Fraud, specifically that perpetrated consistently by vendors, is the extreme minority of cases as it’s difficult to maintain sufficient trade volume to keep such an operation in business. The best defense against it is to ensure a direct factory relationship (failing that, a stable trading-company-to-factory relationship) and medium-to-high volume capacity at that factory. At these scales and equipment costs it is economically infeasible to maintain majority fraud operations. Such productions are too large to fly under the radar and too diverse in customer base to avoid backlash and/or government police action. Fraudulent operations by a vendor threaten the legitimate business of competitors so look there for allies if you need to get the government involved in an incident.


Incompetence is exponentially more common, but also relatively easy to identify. At the base level, factory performance is generally static as it’s related to experience, equipment, training, and management, more so than to more dynamic factors such as number of employees and who’s on the line at any particular moment.
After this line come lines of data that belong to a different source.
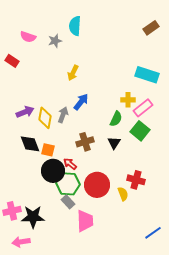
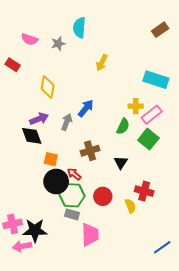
yellow arrow: (73, 73) -> (102, 63), moved
purple arrow: (25, 112) -> (39, 119), moved
yellow diamond: (45, 118) -> (48, 87), moved
black triangle: (114, 143) -> (121, 162), moved
black diamond: (30, 144) -> (32, 136), moved
red circle: (97, 185) -> (103, 196), size x0.7
gray rectangle: (68, 202) -> (72, 214), turned -32
pink arrow: (21, 242) -> (22, 246), moved

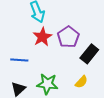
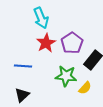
green star: (47, 84) -> (66, 76), moved

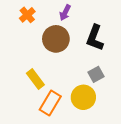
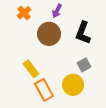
orange rectangle: (50, 103) -> (44, 90), turned -60

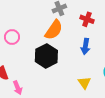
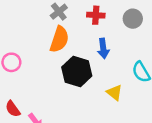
black hexagon: (46, 56) -> (77, 71), moved

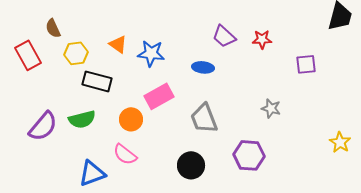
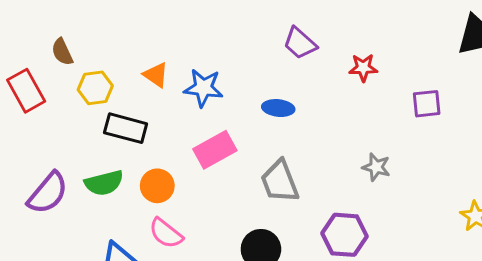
purple trapezoid: (224, 36) -> (300, 43), moved
orange circle: (131, 119) -> (157, 186), moved

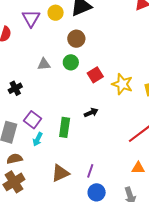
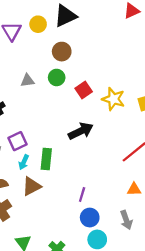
black arrow: (91, 113) -> (81, 131), size x1.6
purple square: (33, 120) -> (17, 141), turned 30
green rectangle: (65, 127) -> (46, 159), moved
brown triangle: (60, 173) -> (32, 186), moved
You can identify competent factories through site visits, audit history, trade history, government records, and export financials (export credit system is unique to China). None of this is particularly difficult to accomplish, but can take substantial time and requires access to records and “boots on the ground.” A short-cut, of course, is to ask someone knowledgable that you trust about their experience with a particular vendor – a tactic that we’ve used to particular success as it leverages the due diligence of the other party.


This is the crux of most problems and often it is the brand’s fault, not the factory’s. Brand’s employ designers and engineers who are trained to think in terms of specifications, but factories think in terms of procedures. There are an infinite number of ways to map specifications to procedures. If the brand relies on the factory to do this work, then it cannot be certain of the outcome.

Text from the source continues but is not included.